**BRIEF**: Using the entries that follow, give the number of lines containing the string "могли". Write nothing besides that number.

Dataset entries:
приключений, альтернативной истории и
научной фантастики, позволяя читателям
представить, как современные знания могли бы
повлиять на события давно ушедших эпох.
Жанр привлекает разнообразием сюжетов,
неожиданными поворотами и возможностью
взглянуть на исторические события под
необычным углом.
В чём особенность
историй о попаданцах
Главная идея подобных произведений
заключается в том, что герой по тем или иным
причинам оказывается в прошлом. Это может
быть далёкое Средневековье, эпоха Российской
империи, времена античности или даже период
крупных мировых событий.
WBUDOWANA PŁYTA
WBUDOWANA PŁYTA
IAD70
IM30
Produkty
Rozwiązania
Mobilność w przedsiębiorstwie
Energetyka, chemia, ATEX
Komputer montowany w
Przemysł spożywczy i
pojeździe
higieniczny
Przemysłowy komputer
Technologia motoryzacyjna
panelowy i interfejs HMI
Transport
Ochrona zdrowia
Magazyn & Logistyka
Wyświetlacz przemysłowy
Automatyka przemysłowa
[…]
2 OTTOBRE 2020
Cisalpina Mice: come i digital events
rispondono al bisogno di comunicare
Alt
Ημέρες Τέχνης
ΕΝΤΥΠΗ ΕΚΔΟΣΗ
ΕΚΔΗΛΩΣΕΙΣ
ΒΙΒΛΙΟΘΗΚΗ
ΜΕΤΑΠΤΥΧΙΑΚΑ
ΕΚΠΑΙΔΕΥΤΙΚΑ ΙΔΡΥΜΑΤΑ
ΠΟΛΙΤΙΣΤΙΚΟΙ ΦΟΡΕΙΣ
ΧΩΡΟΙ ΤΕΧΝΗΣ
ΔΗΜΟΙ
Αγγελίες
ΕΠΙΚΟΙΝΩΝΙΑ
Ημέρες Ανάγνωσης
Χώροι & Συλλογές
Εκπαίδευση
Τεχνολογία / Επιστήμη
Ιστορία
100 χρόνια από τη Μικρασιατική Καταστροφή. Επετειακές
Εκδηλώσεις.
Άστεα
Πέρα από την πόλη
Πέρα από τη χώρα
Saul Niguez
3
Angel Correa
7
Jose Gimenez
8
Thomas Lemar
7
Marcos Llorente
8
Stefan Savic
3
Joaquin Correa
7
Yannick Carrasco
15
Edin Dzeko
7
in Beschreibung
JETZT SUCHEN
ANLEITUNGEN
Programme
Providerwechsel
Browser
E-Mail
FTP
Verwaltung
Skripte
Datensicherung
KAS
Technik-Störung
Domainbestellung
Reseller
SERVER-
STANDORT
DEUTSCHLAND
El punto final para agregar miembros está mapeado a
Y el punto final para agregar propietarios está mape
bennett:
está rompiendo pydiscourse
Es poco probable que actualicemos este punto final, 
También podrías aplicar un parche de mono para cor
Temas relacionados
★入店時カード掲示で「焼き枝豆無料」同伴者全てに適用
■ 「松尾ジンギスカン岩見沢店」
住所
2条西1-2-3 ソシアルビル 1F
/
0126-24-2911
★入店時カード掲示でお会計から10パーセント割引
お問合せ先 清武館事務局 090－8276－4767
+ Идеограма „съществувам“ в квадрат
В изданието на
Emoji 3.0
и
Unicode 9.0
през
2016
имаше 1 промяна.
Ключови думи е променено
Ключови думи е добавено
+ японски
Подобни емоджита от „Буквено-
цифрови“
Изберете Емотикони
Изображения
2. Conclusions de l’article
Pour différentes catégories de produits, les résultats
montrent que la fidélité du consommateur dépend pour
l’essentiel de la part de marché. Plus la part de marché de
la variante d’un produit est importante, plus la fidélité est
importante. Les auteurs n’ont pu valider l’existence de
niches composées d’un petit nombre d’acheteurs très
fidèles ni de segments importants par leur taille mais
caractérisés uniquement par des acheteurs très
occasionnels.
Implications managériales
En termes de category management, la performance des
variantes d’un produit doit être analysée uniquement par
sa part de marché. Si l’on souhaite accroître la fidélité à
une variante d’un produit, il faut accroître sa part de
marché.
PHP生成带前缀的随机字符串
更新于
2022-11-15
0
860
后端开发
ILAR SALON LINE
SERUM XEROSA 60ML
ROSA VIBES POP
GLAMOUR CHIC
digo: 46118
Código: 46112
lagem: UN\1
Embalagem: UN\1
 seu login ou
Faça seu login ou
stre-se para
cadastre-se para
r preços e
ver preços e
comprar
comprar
* * *
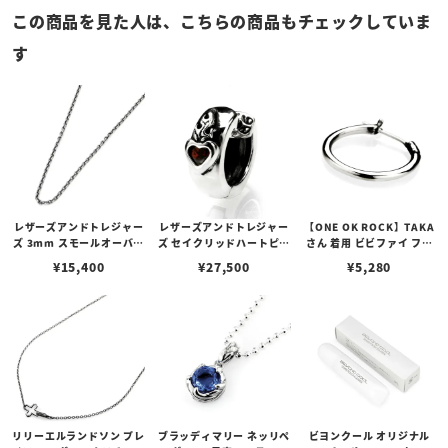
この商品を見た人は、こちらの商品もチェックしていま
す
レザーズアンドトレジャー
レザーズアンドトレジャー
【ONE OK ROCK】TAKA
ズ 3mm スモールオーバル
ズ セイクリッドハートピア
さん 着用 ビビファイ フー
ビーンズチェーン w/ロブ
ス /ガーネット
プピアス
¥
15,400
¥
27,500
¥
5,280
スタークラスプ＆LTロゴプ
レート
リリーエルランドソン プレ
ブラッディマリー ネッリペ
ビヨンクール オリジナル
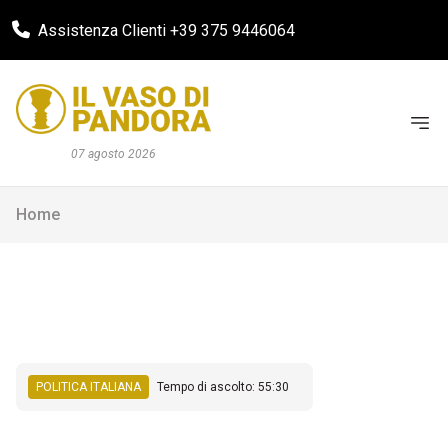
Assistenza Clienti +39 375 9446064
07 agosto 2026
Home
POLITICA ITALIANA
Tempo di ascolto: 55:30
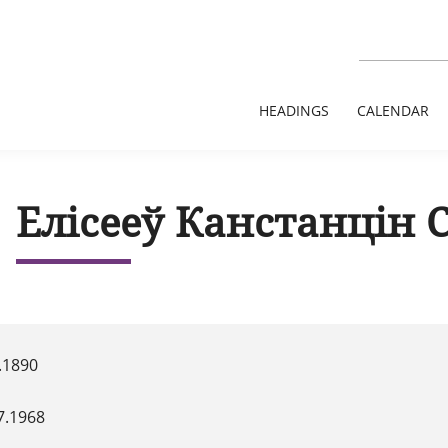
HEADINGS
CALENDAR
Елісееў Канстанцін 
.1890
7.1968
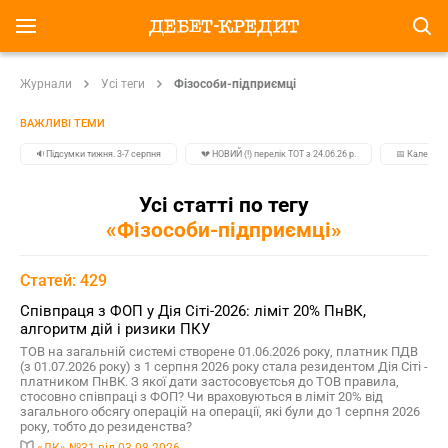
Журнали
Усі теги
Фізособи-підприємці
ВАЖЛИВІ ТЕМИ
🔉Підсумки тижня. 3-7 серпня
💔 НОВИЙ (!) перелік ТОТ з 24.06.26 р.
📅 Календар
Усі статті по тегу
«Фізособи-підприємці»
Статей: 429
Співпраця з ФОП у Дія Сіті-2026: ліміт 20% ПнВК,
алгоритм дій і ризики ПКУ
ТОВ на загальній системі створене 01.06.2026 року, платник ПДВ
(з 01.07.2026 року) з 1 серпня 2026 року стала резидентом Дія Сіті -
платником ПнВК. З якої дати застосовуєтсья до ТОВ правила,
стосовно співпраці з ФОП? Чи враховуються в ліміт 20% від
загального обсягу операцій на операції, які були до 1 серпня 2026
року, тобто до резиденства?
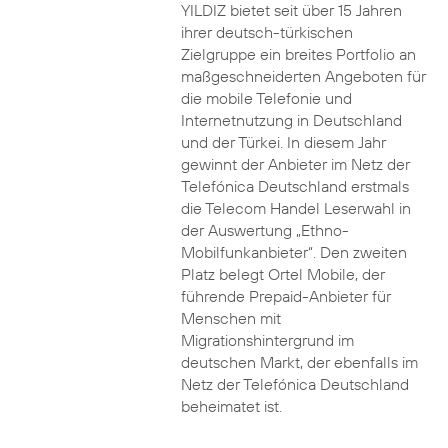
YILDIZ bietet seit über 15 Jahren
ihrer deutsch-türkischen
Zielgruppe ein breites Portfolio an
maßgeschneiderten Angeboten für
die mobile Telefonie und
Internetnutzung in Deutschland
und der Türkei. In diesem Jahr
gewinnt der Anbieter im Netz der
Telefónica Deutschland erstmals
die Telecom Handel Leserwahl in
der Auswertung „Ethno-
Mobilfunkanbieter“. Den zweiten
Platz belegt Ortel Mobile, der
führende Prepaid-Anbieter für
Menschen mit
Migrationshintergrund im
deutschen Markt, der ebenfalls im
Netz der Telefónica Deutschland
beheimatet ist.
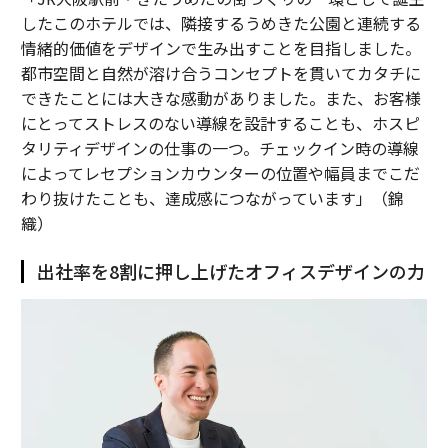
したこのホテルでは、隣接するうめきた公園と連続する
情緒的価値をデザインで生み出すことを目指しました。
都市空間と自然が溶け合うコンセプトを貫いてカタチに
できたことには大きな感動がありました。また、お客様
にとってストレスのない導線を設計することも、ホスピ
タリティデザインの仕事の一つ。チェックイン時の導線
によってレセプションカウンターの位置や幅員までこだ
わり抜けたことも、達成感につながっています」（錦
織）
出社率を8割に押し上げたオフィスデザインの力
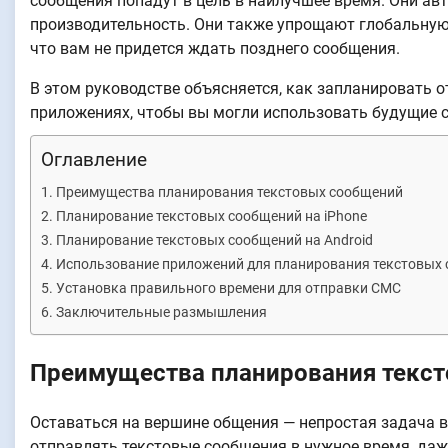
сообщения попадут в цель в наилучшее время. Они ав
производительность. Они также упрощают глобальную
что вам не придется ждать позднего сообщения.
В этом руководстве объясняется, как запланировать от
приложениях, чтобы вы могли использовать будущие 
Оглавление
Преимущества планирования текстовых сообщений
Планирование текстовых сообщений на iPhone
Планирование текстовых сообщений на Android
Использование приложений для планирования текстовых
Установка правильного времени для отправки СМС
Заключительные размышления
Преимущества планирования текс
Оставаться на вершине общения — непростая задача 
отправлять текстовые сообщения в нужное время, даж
--
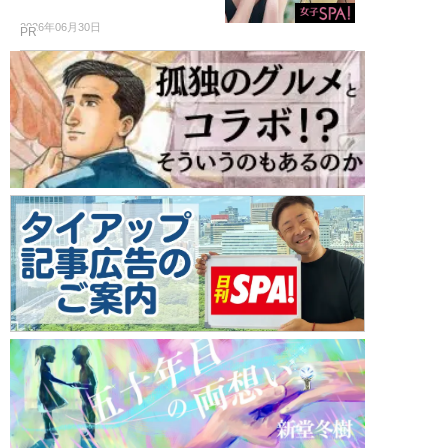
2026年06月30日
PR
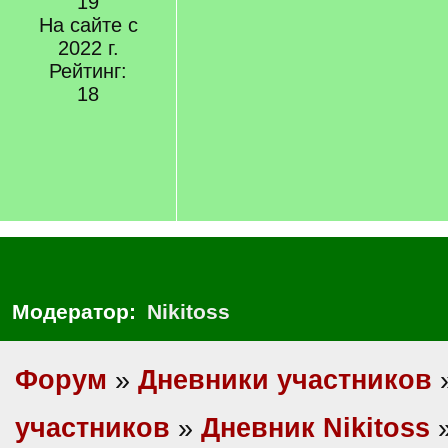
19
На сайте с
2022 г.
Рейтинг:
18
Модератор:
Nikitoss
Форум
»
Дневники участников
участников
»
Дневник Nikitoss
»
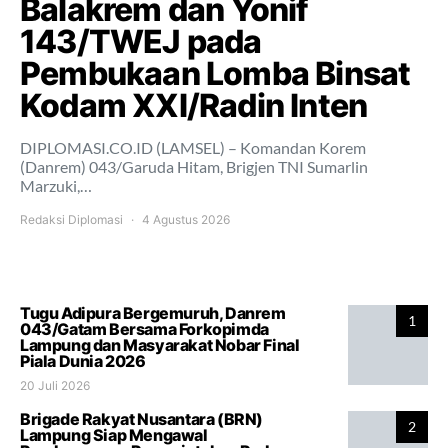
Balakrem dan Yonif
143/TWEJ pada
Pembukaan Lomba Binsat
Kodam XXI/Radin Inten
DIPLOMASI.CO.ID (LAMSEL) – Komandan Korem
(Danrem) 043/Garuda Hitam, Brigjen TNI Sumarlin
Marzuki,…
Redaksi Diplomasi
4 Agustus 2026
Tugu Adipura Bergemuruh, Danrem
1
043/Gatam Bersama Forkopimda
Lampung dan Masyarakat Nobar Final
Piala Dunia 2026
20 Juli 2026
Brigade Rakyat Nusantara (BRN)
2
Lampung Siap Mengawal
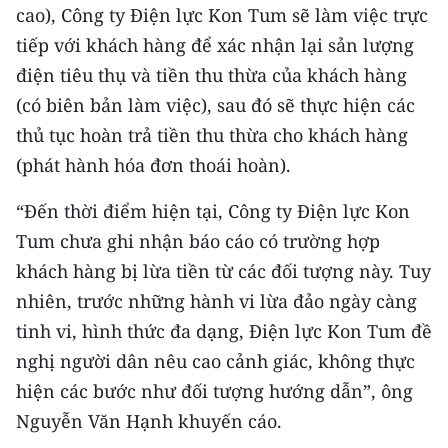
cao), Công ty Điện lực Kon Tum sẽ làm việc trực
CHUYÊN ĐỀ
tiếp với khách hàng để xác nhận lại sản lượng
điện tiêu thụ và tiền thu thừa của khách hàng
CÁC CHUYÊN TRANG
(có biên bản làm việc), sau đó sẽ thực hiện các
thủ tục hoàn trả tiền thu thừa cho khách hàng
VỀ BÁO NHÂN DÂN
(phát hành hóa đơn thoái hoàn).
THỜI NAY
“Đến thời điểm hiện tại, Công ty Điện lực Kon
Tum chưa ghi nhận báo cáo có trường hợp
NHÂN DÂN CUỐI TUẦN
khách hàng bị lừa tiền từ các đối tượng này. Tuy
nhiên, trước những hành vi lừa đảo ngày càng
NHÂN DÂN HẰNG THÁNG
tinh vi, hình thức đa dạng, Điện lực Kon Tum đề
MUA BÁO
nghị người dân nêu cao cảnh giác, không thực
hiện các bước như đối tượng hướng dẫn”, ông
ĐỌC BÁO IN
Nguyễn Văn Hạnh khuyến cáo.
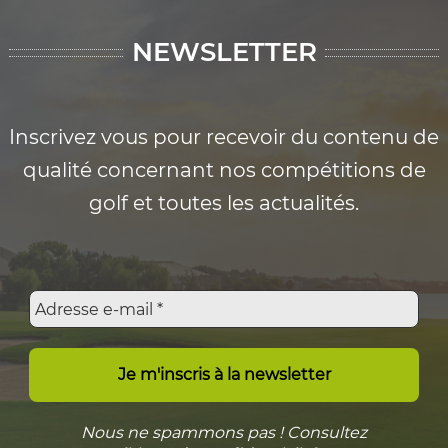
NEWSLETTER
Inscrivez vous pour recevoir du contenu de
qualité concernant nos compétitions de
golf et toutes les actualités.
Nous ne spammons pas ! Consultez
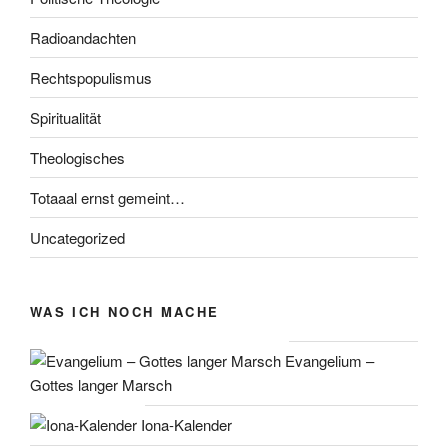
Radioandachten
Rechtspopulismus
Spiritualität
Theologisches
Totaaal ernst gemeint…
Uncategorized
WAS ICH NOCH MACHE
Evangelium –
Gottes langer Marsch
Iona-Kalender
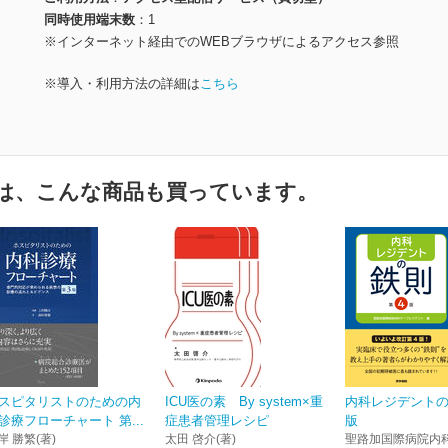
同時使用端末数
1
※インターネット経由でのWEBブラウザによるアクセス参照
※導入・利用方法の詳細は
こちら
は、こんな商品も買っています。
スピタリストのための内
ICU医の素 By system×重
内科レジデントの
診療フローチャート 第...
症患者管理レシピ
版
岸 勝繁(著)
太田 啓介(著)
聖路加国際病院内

**EXPECTED ANSWER**: 2